An Amendment moved to leave out (" now ") and add at the end of the Motion ("this day throe months.")—(Viscount Portman).


said, that if the Bill would encourage the sale of glebe land he would oppose it; but he believed it would have a deterring influence, because it would not give the present incumbent the immediate benefit of the prospective increase in the value of the land, but would rightly reserve a portion of that growing value so as to prevent the deterioration of the living. If a living of £100 would be worth £130 in 100 years, it would be unfair to discount the future increased value for the present incumbent, and leave the living worth only £100 a hundred years hence. The present incumbent would get more than he could get now, but he should not be allowed to make matters worse for his successors. Therefore, no undue encouragement was given to sales of glebe, and there was no keeping back part of the price in the sense implied by the noble Earl.


should regret if a division were taken upon the Bill, because it was evident that the majority of their Lordships would prefer that the matter should be further considered.

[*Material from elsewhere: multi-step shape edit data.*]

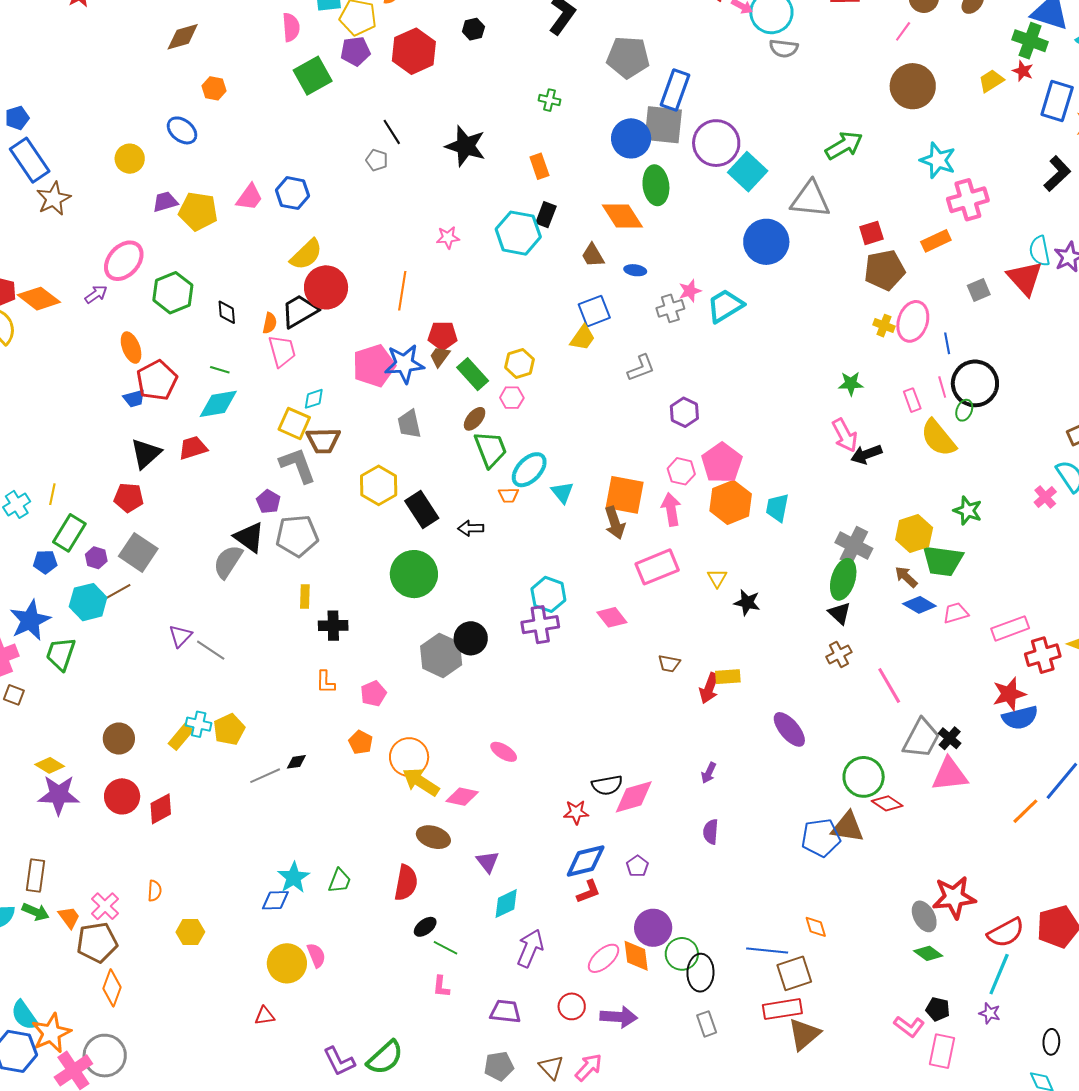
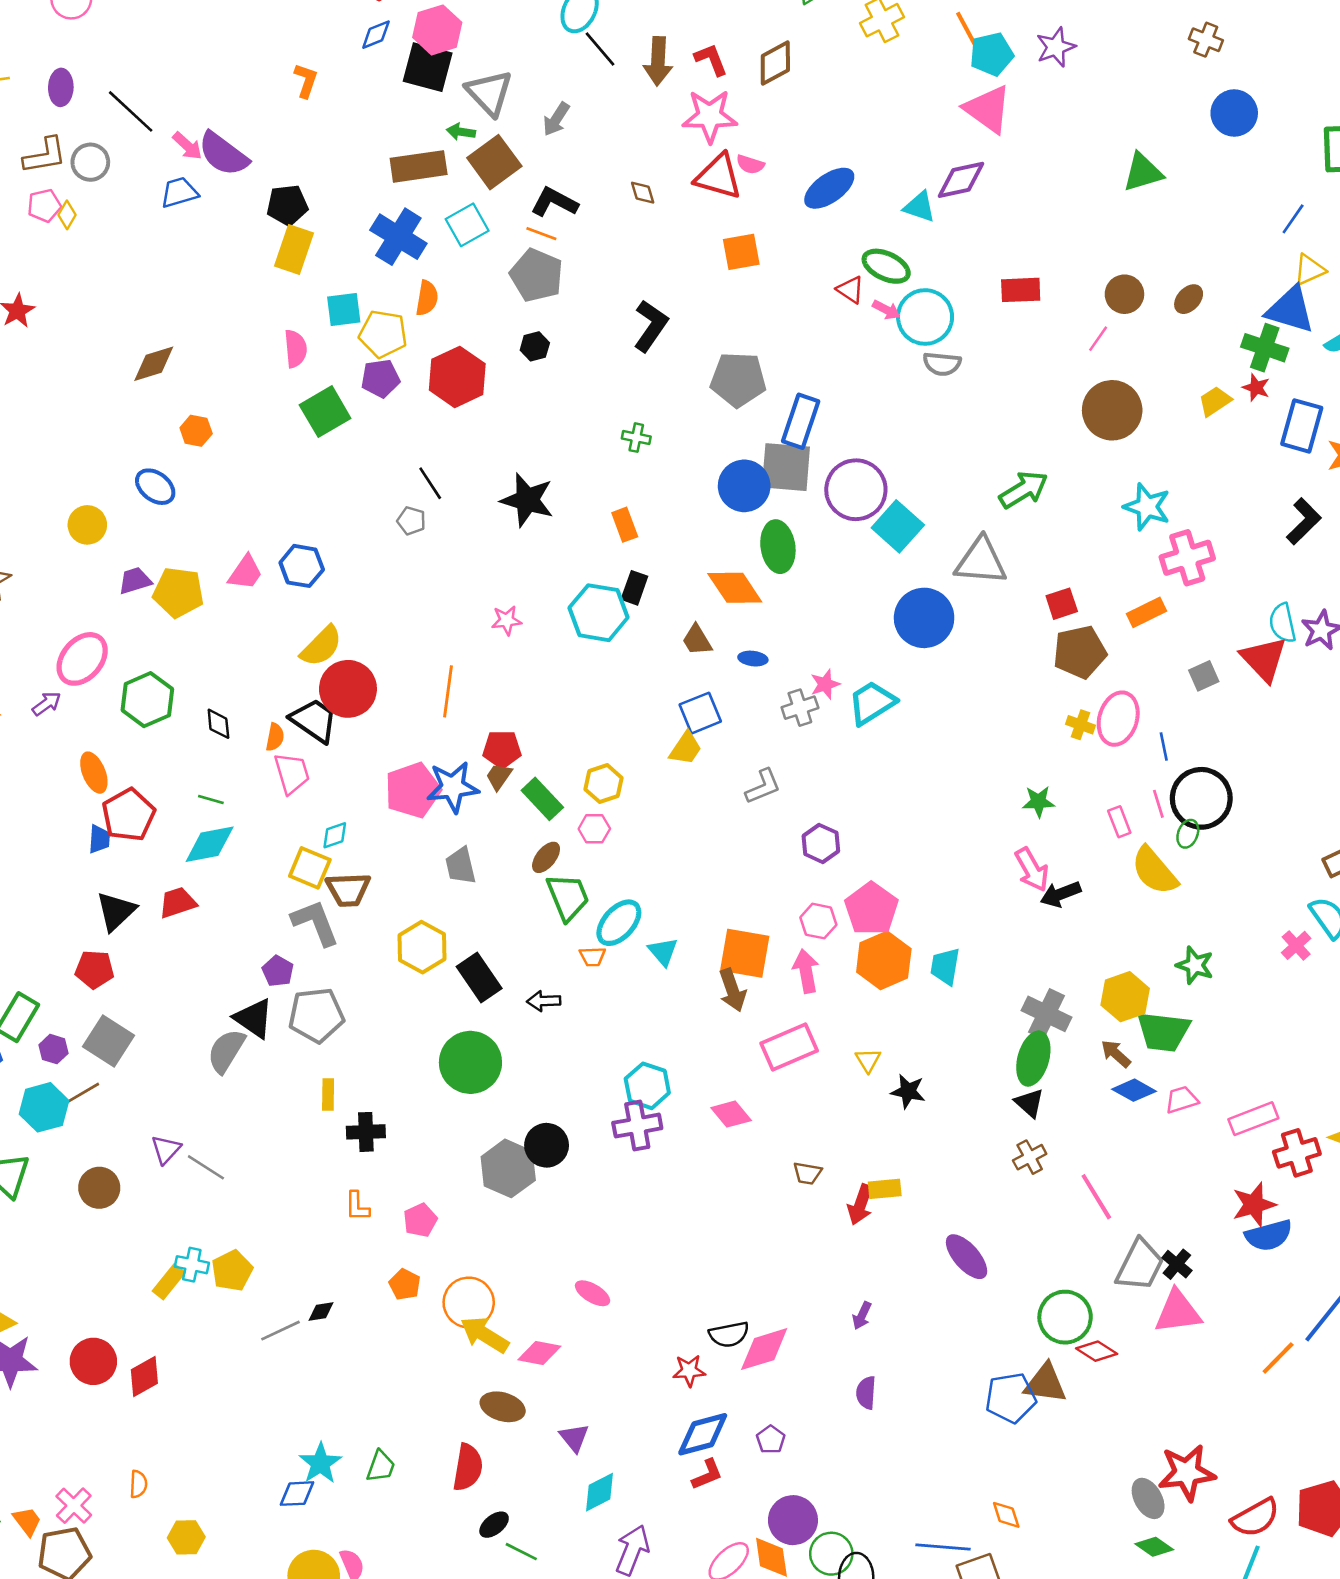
black trapezoid: (300, 311) -> (314, 721), turned 66
blue trapezoid: (134, 398) -> (99, 839), turned -70
brown circle: (119, 739) -> (99, 1188), moved

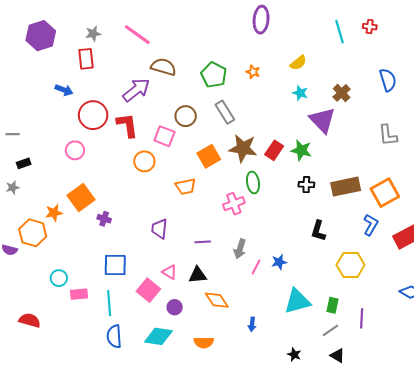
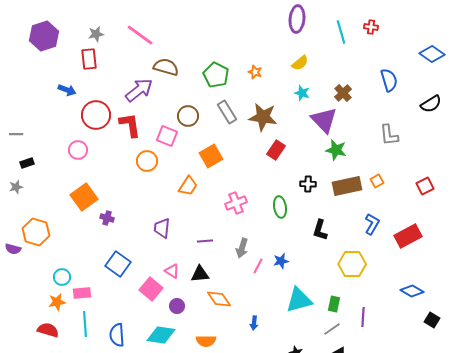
purple ellipse: (261, 20) -> (297, 19), moved
brown star: (243, 148) -> (263, 117), moved
green star: (301, 150) -> (336, 150), moved
green ellipse: (253, 183) -> (280, 207), moved
orange trapezoid: (186, 187) -> (188, 186), turned -45
orange square: (385, 193) -> (377, 181), moved, size x0.5
orange star: (54, 213) -> (57, 302), moved
blue square: (115, 265) -> (118, 264), turned 35
cyan line: (109, 303) -> (85, 324), moved
red semicircle: (30, 320) -> (48, 330), moved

The Bill must have the effect of, in some way, increasing the powers of the Queen Anne's Bounty Board, because it provided that all the powers they now possessed should remain in full force. It would be observed, also, that the provisions of the Bill were not to come into operation except where the Governors of Queen Anne's Bounty and the incumbent consented; so that in practice the Board would have the fullest discretion in applying the Act. If the powers of the Ecclesiastical Commissioners and of the Bounty Board, in the cases to which this Bill would apply, were at present concurrent, he did not see why it should be proposed to give a new power to exact special terms to the Bounty Board only, and not also to the Ecclesiastical Commissioners; especially if, as he understood the proposal, such power would be applicable to all benefices, whether aided by Queen Anne's Bounty or not. He doubted very much whether it would be well to hold out any inducement to sell for special terms in cases not otherwise desirable, and the whole question of entrusting powers of this kind to two co-ordinate and independent public Boards, instead of one only, seemed to require consideration.


supported the Bill, and contended that it involved neither danger to the Church nor injustice to the incumbents.


also approved of the principle of the Bill, but recommended its withdrawal for the present.


said, that after what had passed he should not press the Motion for the second reading, and would withdraw the Bill.

Amendment, and original Motion and Bill (by leave of the House), withdrawn.